```
public class Solution {
public boolean canFinish(int numCourses, int[][] prerequisites) {
if (numCourses <= 1) return true;
List<List<Integer>> adjs = new ArrayList<>();
boolean[] visited = new boolean[numCourses];
while (numCourses-- > 0) adjs.add(new ArrayList<>());
for (int[] edge : prerequisites) adjs.get(edge[0]).add(edge[1]);
return !hasCycle(adjs, visited);
}
private boolean hasCycle(List<List<Integer>> adjs, boolean[] visited) {
boolean[] onStack = new boolean[visited.length];
for (int i = 0; i < visited.length; i++) {
if (visited[i] == false) {
if (dfs(i, adjs, visited, onStack) == true) return true;
}
}
return false;
}
private boolean dfs(int node, List<List<Integer>> adjs, boolean[] visited, boolean[] onStack) {
visited[node] = true; onStack[node] = true;
for (int to : adjs.get(node)) {
if (visited[to] == false) {
if (dfs(to, adjs, visited, onStack) == true) return true;
} else if (onStack[to] == true) {
return true;
}
}
onStack[node] = false;
return false;
}
}
```

This question immediately reads as a question to detect cycles in a directed graph

- convert it to directed graph
- detect directed cycles

Another way is to use incoming and outgoing edges.

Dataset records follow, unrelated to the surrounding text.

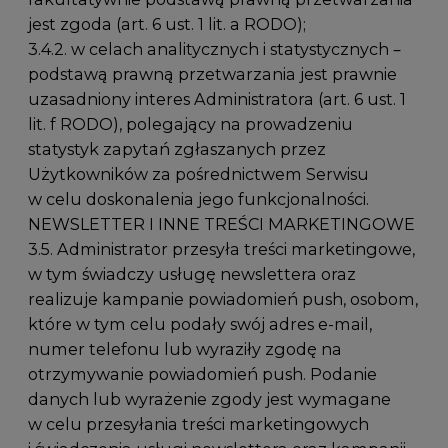
jest zgoda (art. 6 ust. 1 lit. a RODO);
3.4.2. w celach analitycznych i statystycznych –
podstawą prawną przetwarzania jest prawnie
uzasadniony interes Administratora (art. 6 ust. 1
lit. f RODO), polegający na prowadzeniu
statystyk zapytań zgłaszanych przez
Użytkowników za pośrednictwem Serwisu
w celu doskonalenia jego funkcjonalności.
NEWSLETTER I INNE TREŚCI MARKETINGOWE
3.5. Administrator przesyła treści marketingowe,
w tym świadczy usługę newslettera oraz
realizuje kampanie powiadomień push, osobom,
które w tym celu podały swój adres e-mail,
numer telefonu lub wyraziły zgodę na
otrzymywanie powiadomień push. Podanie
danych lub wyrażenie zgody jest wymagane
w celu przesyłania treści marketingowych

More on this in a post I wrote for the follow-up question.

**More on onStack array:**

onStack is set to true when we first visit it and it is set to false after we have explored all the outgoing edges.

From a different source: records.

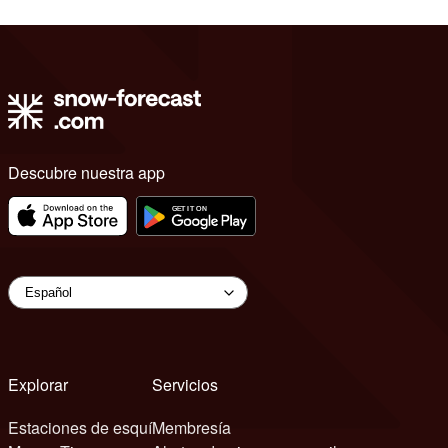
Descubre nuestra app
Explorar
Servicios
Estaciones de esquí
Membresía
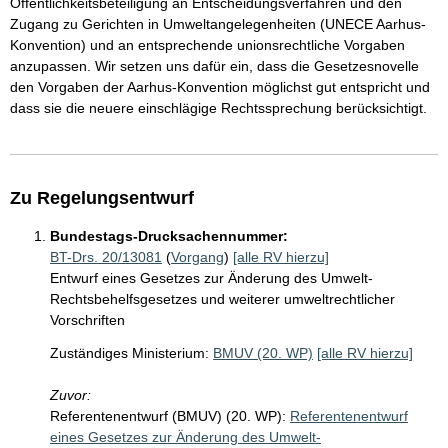
Öffentlichkeitsbeteiligung an Entscheidungsverfahren und den
Zugang zu Gerichten in Umweltangelegenheiten (UNECE Aarhus-
Konvention) und an entsprechende unionsrechtliche Vorgaben
anzupassen. Wir setzen uns dafür ein, dass die Gesetzesnovelle
den Vorgaben der Aarhus-Konvention möglichst gut entspricht und
dass sie die neuere einschlägige Rechtssprechung berücksichtigt.
Zu Regelungsentwurf
Bundestags-Drucksachennummer:
BT-Drs. 20/13081
(
Vorgang
)
[alle RV hierzu]
Entwurf eines Gesetzes zur Änderung des Umwelt-
Rechtsbehelfsgesetzes und weiterer umweltrechtlicher
Vorschriften
Zuständiges Ministerium:
BMUV (20. WP)
[alle RV hierzu]
Zuvor:
Referentenentwurf (BMUV) (20. WP):
Referentenentwurf
eines Gesetzes zur Änderung des Umwelt-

The way to think about how it detects directed cycles proceeds like this. If a directed graph has a cycle, it must mean that one of the nodes in the cycle must have an outgoing path that leads back to itself. The *for* loop in *dfs* method explores all outgoing paths from a node. This node is on a cycle if a successive *dfs* call finds a path back to the current node.

On the other hand, if all edges are explored and no returning paths are found, this node is not on a cycle. Hence, we only set onStack to be false after the *for* loop.